__Exercise brief__.
Would you please copy every line from the records that contains the word "tiene"?

__Provided information__.
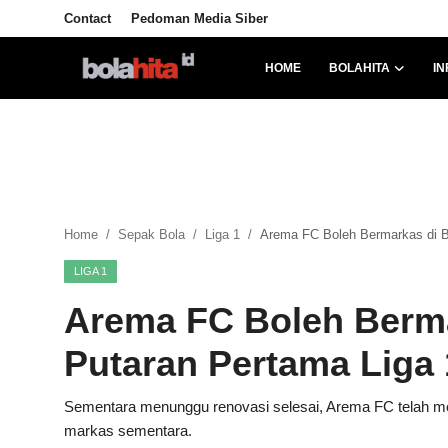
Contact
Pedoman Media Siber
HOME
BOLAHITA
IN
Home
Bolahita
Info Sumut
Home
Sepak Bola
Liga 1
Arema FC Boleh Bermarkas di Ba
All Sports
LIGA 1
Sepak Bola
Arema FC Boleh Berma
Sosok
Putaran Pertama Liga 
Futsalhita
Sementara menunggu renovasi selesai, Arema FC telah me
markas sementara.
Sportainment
==
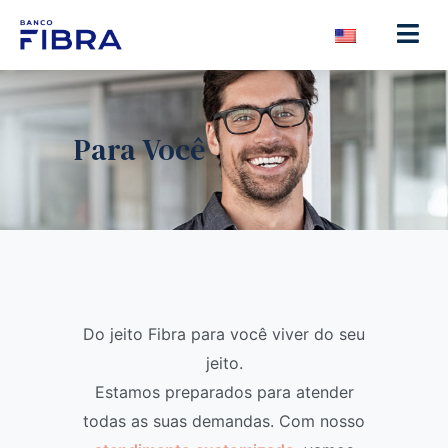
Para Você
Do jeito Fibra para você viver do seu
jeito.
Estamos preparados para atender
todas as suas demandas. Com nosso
...
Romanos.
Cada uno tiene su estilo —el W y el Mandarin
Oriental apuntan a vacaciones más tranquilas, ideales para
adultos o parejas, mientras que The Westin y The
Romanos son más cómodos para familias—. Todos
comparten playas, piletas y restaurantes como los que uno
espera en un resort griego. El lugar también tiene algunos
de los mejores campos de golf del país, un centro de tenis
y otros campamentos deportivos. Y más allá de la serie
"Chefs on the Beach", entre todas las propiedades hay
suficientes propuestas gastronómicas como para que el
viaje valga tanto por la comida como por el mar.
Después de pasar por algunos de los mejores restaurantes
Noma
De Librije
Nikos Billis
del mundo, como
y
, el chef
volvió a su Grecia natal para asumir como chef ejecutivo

__Solution__.
Cada uno tiene su estilo —el W y el Mandarin
espera en un resort griego. El lugar también tiene algunos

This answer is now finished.